- **SOURCE RECORDS**:

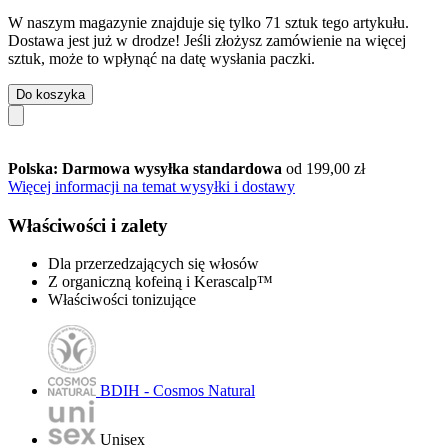
W naszym magazynie znajduje się tylko 71 sztuk tego artykułu.
Dostawa jest już w drodze! Jeśli złożysz zamówienie na więcej
sztuk, może to wpłynąć na datę wysłania paczki.
Do koszyka
Polska: Darmowa wysyłka standardowa
od 199,00 zł
Więcej informacji na temat wysyłki i dostawy
Właściwości i zalety
Dla przerzedzających się włosów
Z organiczną kofeiną i Kerascalp™
Właściwości tonizujące
BDIH - Cosmos Natural
Unisex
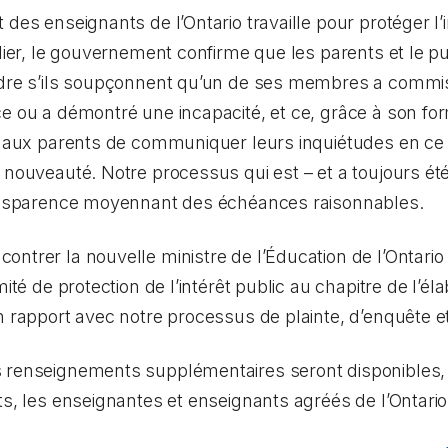
des enseignants de l’Ontario travaille pour protéger l’
blier, le gouvernement confirme que les parents et le 
rdre s’ils soupçonnent qu’un de ses membres a commis
e ou a démontré une incapacité, et ce, grâce à son form
on aux parents de communiquer leurs inquiétudes en ce 
 nouveauté. Notre processus qui est – et a toujours ét
ransparence moyennant des échéances raisonnables.
ntrer la nouvelle ministre de l’Éducation de l’Ontario 
mité de protection de l’intérêt public au chapitre de l’é
n rapport avec notre processus de plainte, d’enquête et 
 renseignements supplémentaires seront disponibles, l
ts, les enseignantes et enseignants agréés de l’Ontari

- **TASK BRIEF**:
Repeat the records above exactly, without pictures.

- **THE ANSWER**:
W naszym magazynie znajduje się tylko 71 sztuk tego artykułu.
Dostawa jest już w drodze! Jeśli złożysz zamówienie na więcej
sztuk, może to wpłynąć na datę wysłania paczki.
Do koszyka
Polska: Darmowa wysyłka standardowa
od 199,00 zł
Więcej informacji na temat wysyłki i dostawy
Właściwości i zalety
Dla przerzedzających się włosów
Z organiczną kofeiną i Kerascalp™
Właściwości tonizujące
BDIH - Cosmos Natural
Unisex
des enseignants de l’Ontario travaille pour protéger l’
blier, le gouvernement confirme que les parents et le 
rdre s’ils soupçonnent qu’un de ses membres a commis
e ou a démontré une incapacité, et ce, grâce à son form
on aux parents de communiquer leurs inquiétudes en ce 
 nouveauté. Notre processus qui est – et a toujours ét
ransparence moyennant des échéances raisonnables.
ntrer la nouvelle ministre de l’Éducation de l’Ontario 
mité de protection de l’intérêt public au chapitre de l’é
n rapport avec notre processus de plainte, d’enquête et 
 renseignements supplémentaires seront disponibles, l
ts, les enseignantes et enseignants agréés de l’Ontari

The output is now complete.